Strengthening data privacy
Ramanathan pointed out that most organizations can materially improve privacy in 2026 by returning to fundamentals rather than chasing every tool on the market.
“The foundation is strong, practical data governance - knowing what data you have, where it resides, who owns it, and how it moves across your systems. Privacy breaks down quickly when data quality is poor, because teams cannot confidently classify what they have, detect misuse, or respond fast when something goes wrong. If your customer records are inconsistent across systems, your privacy posture is inconsistent too. Leaders should shorten the distance between detection and remediation, insisting on operational readiness that treats privacy issues with the same urgency as fraud or uptime” he said.
Ramanathan added that organizations must focus on reducing unnecessary exposure. This means businesses should collect only the data that is truly needed, store it for as little time as possible, and control where and how it is replicated. He believes this is where synthetic data is becoming a serious advantage as it allows teams to develop and validate models with representative datasets while materially reducing the risk of exposing real customer information.
“The goal is not to slow innovation; it is to make innovation safe enough to scale without gambling with trust,” he added.
Creating a fair value exchange
Interestingly, Ramanathan also pointed out that organizations should now look at whether they are creating a fair value exchange for data or putting a price on privacy.
“This is becoming one of the defining issues of 2026. We are seeing more “data for benefits” models across industries, from financial services to retail to health.
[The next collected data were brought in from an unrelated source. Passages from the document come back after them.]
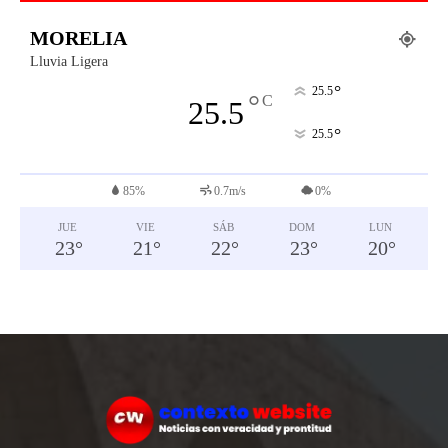
MORELIA
Lluvia Ligera
°
25.5
°
C
25.5
°
25.5
85%
0.7m/s
0%
JUE
VIE
SÁB
DOM
LUN
23
°
21
°
22
°
23
°
20
°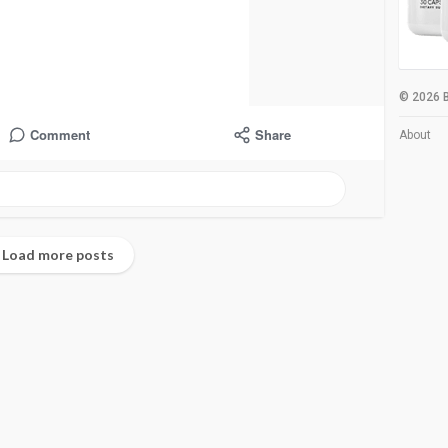
© 2026 B
Comment
Share
About
Load more posts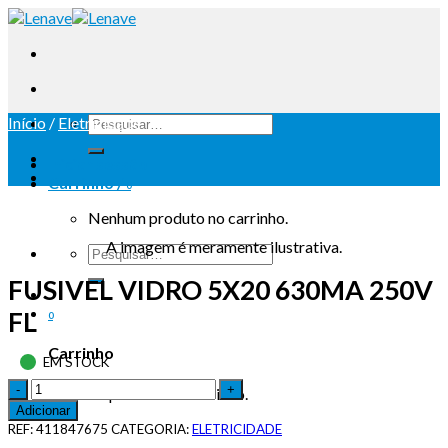
Início
/
Eletricidade
Iniciar sessão
Carrinho /
0
Nenhum produto no carrinho.
A imagem é meramente ilustrativa.
FUSIVEL VIDRO 5X20 630MA 250V
FL
0
Carrinho
EM STOCK
Nenhum produto no carrinho.
Adicionar
REF:
411847675
CATEGORIA:
ELETRICIDADE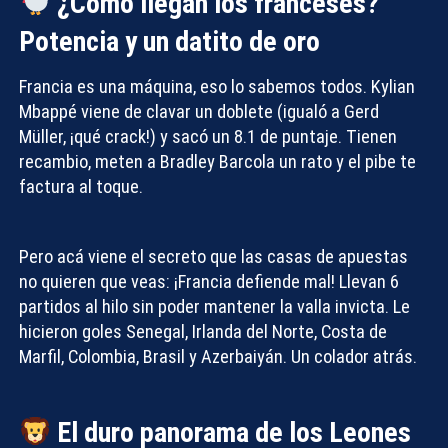
¿Cómo llegan los franceses?
Potencia y un datito de oro
Francia es una máquina, eso lo sabemos todos. Kylian
Mbappé viene de clavar un doblete (igualó a Gerd
Müller, ¡qué crack!) y sacó un 8.1 de puntaje. Tienen
recambio, meten a Bradley Barcola un rato y el pibe te
factura al toque.
Pero acá viene el secreto que las casas de apuestas
no quieren que veas: ¡Francia defiende mal! Llevan 6
partidos al hilo sin poder mantener la valla invicta. Le
hicieron goles Senegal, Irlanda del Norte, Costa de
Marfil, Colombia, Brasil y Azerbaiyán. Un colador atrás.
El duro panorama de los Leones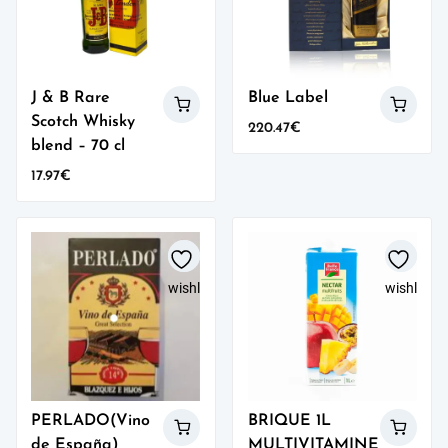
J & B Rare
Blue Label
Scotch Whisky
220.47
€
blend – 70 cl
17.97
€
wishlist
wishlist
PERLADO(Vino
BRIQUE 1L
de España)
MULTIVITAMINE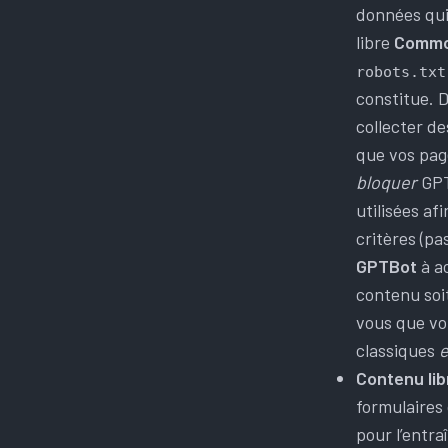
données qui
libre
Commo
robots.txt
constitue. 
collecter d
que vos pag
bloquer
GPT
utilisées af
critères (pa
GPTBot
à ac
contenu soi
vous que vo
classiques
e
Contenu li
formulaires 
pour l’entr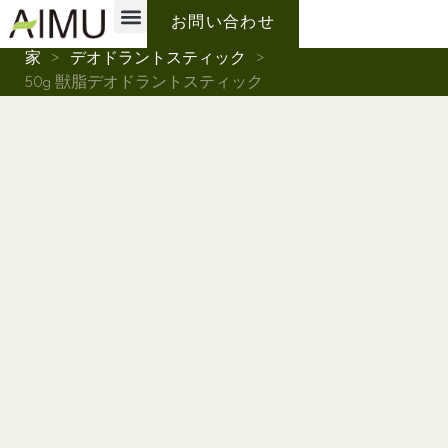
プライベートブランド
なぜアイムなのか？
私たちについて
お問い合わせ
家
>
デオドラントスティック
>
50g 獣脂デオドラントスティック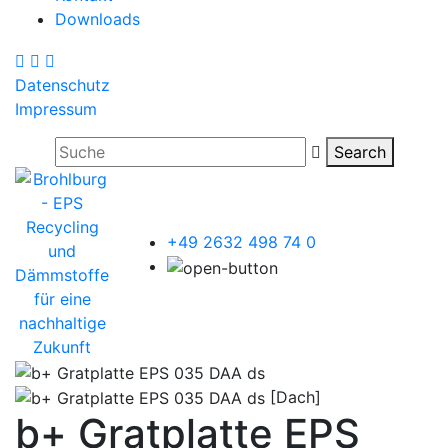
Downloads
Datenschutz
Impressum
Search
+49 2632 498 74 0
[Dach]
b+ Gratplatte EPS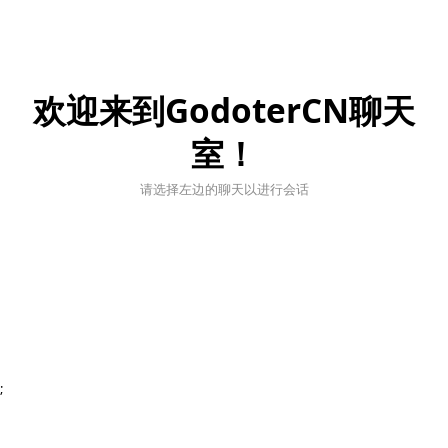
欢迎来到GodoterCN聊天
室！
请选择左边的聊天以进行会话
;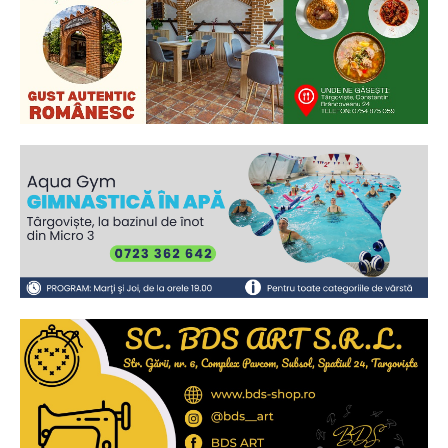
Ionuț Parghel
2
de 2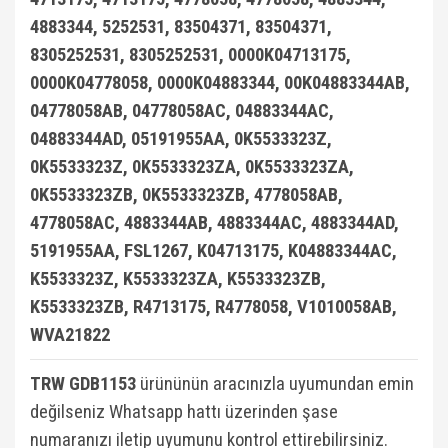
4883344, 5252531, 83504371, 83504371,
8305252531, 8305252531, 0000K04713175,
0000K04778058, 0000K04883344, 00K04883344AB,
04778058AB, 04778058AC, 04883344AC,
04883344AD, 05191955AA, 0K5533323Z,
0K5533323Z, 0K5533323ZA, 0K5533323ZA,
0K5533323ZB, 0K5533323ZB, 4778058AB,
4778058AC, 4883344AB, 4883344AC, 4883344AD,
5191955AA, FSL1267, K04713175, K04883344AC,
K5533323Z, K5533323ZA, K5533323ZB,
K5533323ZB, R4713175, R4778058, V1010058AB,
WVA21822
TRW GDB1153
ürününün aracınızla uyumundan emin
değilseniz Whatsapp hattı üzerinden şase
numaranızı iletip uyumunu kontrol ettirebilirsiniz.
They can be legitimate and even beneficial, but only if the exchange is transparent, truly optional, and not punitive for people who choose privacy. If better pricing, faster service, or access to essential products increasingly requires deeper personal disclosure, then organizations risk creating a two-tier system where privacy becomes something only some customers can afford,” he explained.
For Ramanathan, this will invite regulatory scrutiny, but more importantly, it will erode trust.
“The way forward is to be explicit about value and restraint. If you ask customers for more data, explain what they get in return in plain language, and prove you are using the data in narrow, accountable ways. Fraud prevention is a strong example because many customers will share more if it clearly reduces risk to them, but the safeguards must be visible: data minimisation, clear retention limits, and strong governance across partners,” he said.
As such, Ramanathan believes that when it comes to the line between AI and data privacy, there should be consent which should also feel like a choice and not a negotiation.
“In 2026, trust will not be won by clever wording, but by demonstrable control and fair dealing,” he concluded.